EXERCISE PROMPT
Gather the lines below that include the string "Konsultacja", copying each in full.

RECORDS FOR THE TASK
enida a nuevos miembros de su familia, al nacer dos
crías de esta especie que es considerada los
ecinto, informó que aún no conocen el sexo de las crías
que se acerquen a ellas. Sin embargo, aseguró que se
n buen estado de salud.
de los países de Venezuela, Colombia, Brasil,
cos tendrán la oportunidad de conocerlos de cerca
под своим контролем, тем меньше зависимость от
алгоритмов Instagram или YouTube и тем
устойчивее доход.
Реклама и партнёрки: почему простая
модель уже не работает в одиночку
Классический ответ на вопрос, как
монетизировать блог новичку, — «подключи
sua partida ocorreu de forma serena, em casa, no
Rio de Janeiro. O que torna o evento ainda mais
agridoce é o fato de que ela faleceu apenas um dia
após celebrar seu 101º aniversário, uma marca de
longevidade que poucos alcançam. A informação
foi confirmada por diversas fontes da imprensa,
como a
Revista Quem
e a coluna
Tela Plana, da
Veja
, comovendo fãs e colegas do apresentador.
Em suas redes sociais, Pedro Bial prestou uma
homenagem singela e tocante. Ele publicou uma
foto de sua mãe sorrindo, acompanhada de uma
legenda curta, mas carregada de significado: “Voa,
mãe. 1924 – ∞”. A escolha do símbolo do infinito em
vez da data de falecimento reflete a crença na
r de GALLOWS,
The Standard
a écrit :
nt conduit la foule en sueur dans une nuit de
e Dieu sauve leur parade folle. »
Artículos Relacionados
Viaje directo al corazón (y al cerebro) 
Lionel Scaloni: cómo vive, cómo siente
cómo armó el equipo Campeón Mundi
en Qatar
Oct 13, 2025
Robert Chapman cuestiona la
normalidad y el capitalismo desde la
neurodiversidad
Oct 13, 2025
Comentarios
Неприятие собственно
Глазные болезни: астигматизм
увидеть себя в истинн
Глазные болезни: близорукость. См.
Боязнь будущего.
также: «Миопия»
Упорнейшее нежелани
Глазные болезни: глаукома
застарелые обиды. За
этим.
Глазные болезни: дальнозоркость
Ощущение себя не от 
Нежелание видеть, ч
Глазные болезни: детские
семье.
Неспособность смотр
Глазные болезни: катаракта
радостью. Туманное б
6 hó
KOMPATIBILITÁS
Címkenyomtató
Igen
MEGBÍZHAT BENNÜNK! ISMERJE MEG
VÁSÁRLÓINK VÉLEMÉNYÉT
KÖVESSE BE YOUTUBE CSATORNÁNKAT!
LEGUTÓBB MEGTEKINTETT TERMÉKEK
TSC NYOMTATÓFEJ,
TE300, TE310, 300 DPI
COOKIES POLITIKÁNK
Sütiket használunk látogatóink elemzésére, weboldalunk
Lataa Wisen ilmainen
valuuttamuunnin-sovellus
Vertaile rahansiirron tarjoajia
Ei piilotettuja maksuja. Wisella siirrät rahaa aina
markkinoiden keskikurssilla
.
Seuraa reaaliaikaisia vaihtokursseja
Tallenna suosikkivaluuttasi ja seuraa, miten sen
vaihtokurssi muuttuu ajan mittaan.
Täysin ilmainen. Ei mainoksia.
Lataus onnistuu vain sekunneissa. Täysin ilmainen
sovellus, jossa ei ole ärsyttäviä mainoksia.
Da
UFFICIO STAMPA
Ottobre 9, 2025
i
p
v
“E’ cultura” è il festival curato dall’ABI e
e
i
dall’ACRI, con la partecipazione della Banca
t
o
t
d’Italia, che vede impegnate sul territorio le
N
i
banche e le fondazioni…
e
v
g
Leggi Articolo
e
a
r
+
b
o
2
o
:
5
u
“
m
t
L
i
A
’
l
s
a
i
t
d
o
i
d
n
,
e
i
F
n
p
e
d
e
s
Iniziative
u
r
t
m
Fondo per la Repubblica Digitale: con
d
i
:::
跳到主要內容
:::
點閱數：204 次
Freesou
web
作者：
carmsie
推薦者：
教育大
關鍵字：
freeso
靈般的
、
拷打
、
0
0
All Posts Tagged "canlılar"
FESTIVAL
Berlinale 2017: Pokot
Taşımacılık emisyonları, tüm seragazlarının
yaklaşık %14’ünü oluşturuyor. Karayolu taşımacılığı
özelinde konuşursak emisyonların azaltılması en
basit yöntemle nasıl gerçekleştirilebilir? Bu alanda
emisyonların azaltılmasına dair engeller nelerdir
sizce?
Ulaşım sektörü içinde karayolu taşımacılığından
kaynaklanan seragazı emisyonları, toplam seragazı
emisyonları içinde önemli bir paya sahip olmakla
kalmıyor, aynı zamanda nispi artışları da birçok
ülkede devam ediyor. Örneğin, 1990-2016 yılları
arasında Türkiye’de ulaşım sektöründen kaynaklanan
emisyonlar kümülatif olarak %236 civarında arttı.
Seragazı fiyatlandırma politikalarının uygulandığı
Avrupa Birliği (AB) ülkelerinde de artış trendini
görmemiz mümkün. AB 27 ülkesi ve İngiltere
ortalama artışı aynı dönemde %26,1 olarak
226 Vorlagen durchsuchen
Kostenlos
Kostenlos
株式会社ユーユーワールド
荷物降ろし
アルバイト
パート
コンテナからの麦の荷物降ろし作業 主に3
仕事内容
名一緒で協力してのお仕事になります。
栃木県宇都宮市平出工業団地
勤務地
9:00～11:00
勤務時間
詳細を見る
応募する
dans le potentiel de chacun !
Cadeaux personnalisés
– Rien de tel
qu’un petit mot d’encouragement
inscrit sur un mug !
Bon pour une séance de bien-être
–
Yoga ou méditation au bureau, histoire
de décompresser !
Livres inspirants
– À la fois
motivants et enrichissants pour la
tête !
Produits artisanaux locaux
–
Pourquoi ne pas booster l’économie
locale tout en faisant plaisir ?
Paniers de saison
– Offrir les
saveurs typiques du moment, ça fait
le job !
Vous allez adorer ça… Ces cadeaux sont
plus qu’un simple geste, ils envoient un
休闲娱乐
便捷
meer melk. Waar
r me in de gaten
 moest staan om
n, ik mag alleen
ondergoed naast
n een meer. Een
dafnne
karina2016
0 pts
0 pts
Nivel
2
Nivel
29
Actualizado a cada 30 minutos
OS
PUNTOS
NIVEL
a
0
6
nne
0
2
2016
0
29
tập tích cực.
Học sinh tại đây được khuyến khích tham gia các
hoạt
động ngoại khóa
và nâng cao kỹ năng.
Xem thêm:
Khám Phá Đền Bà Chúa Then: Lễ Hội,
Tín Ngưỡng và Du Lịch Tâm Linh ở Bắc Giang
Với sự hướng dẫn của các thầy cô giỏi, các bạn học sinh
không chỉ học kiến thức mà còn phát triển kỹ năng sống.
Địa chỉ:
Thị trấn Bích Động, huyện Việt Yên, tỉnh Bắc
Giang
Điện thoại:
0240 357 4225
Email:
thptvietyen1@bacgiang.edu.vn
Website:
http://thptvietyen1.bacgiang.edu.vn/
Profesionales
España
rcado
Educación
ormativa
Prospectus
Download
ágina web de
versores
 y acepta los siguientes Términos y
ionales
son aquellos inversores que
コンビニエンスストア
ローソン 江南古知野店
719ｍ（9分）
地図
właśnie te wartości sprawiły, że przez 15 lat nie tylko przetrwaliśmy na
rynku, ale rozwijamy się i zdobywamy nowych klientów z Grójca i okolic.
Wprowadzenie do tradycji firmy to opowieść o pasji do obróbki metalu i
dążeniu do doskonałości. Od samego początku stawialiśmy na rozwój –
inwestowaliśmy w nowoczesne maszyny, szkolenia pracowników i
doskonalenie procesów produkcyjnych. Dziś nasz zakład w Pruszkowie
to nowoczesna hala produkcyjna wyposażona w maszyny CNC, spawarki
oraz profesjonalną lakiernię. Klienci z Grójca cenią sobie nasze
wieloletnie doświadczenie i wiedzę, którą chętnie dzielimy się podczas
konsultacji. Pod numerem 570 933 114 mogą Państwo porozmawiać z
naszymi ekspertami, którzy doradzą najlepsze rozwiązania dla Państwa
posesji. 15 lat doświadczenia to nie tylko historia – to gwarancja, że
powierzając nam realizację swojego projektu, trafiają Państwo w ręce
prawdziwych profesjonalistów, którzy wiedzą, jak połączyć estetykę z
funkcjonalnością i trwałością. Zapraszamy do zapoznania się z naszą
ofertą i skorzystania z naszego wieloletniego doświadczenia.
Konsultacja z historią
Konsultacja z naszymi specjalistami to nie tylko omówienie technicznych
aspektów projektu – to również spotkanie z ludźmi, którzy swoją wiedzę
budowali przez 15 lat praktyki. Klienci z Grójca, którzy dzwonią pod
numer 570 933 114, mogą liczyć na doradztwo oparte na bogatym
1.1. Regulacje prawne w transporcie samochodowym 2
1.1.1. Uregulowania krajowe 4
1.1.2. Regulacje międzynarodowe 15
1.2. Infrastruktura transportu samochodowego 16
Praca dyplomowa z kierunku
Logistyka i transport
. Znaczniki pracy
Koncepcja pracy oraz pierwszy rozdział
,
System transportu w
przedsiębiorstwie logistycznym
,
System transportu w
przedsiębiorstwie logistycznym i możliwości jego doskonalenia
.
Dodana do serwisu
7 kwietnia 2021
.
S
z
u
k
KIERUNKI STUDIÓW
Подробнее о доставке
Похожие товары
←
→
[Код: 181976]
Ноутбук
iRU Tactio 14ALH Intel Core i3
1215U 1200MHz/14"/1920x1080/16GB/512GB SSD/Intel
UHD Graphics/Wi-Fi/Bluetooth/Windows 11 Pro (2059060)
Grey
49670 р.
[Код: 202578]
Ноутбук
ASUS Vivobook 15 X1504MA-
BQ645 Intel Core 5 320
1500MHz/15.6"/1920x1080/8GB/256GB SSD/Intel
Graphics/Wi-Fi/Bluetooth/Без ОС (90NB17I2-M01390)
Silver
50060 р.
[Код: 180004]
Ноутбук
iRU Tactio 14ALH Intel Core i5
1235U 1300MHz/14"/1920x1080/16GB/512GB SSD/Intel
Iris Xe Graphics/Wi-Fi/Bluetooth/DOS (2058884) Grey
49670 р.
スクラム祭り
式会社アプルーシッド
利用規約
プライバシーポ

TASK RESPONSE
Konsultacja z historią
Konsultacja z naszymi specjalistami to nie tylko omówienie technicznych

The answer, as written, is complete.